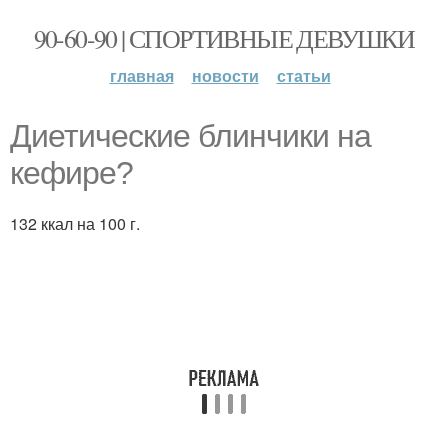
90-60-90 | СПОРТИВНЫЕ ДЕВУШКИ
главная
новости
статьи
Диетические блинчики на
кефире?
132 ккал на 100 г.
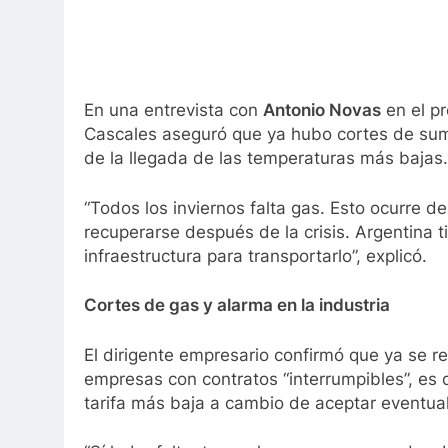
En una entrevista con
Antonio Novas
en el p
Cascales aseguró que ya hubo cortes de sumi
de la llegada de las temperaturas más bajas.
“Todos los inviernos falta gas. Esto ocurre
recuperarse después de la crisis. Argentina t
infraestructura para transportarlo”, explicó.
Cortes de gas y alarma en la industria
El dirigente empresario confirmó que ya se r
empresas con contratos “interrumpibles”, es 
tarifa más baja a cambio de aceptar eventua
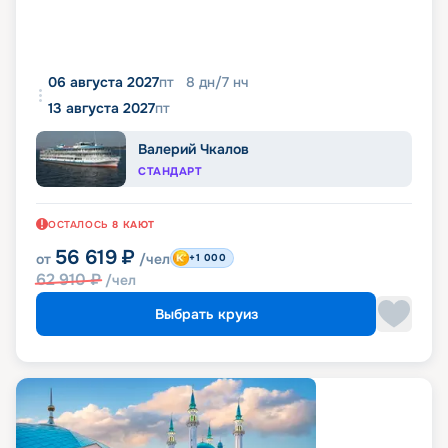
06 августа 2027
пт
8
дн
/
7
нч
13 августа 2027
пт
Валерий Чкалов
СТАНДАРТ
ОСТАЛОСЬ
8
КАЮТ
56 619
₽
от
/чел
+1 000
62 910
₽
/чел
Выбрать круиз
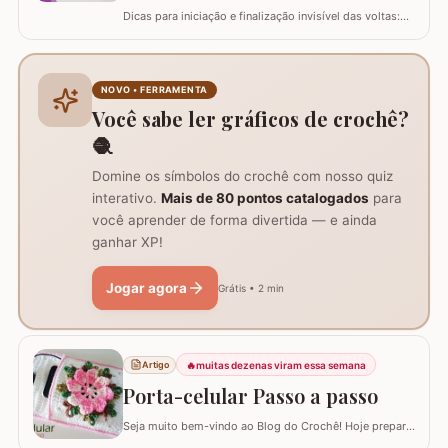
Dicas para iniciação e finalização invisível das voltas:
Ajustar a tensão do fio e usar truques específicos
garante um acabamento quase imperceptível nas
iniciações e finalizações das voltas, resultando em um
trabalho mais elegante. Variações de pontos com o
NOVO • FERRAMENTA
falso ponto alto: Experimentar…
Você sabe ler gráficos de crochê?
🧶
Domine os símbolos do crochê com nosso quiz
interativo.
Mais de 80 pontos catalogados
para
você aprender de forma divertida — e ainda
ganhar XP!
Jogar agora
Grátis • 2 min
🔥
muitas dezenas viram essa semana
Artigo
Porta-celular Passo a passo
Seja muito bem-vindo ao Blog do Crochê! Hoje preparei
um tutorial completo de um acessório que é pura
- - -
=== Exercise goal ===
Wherever the string "voltas" occurs in the records above, copy that line.

=== Answer for this exercise ===
Dicas para iniciação e finalização invisível das voltas:
iniciações e finalizações das voltas, resultando em um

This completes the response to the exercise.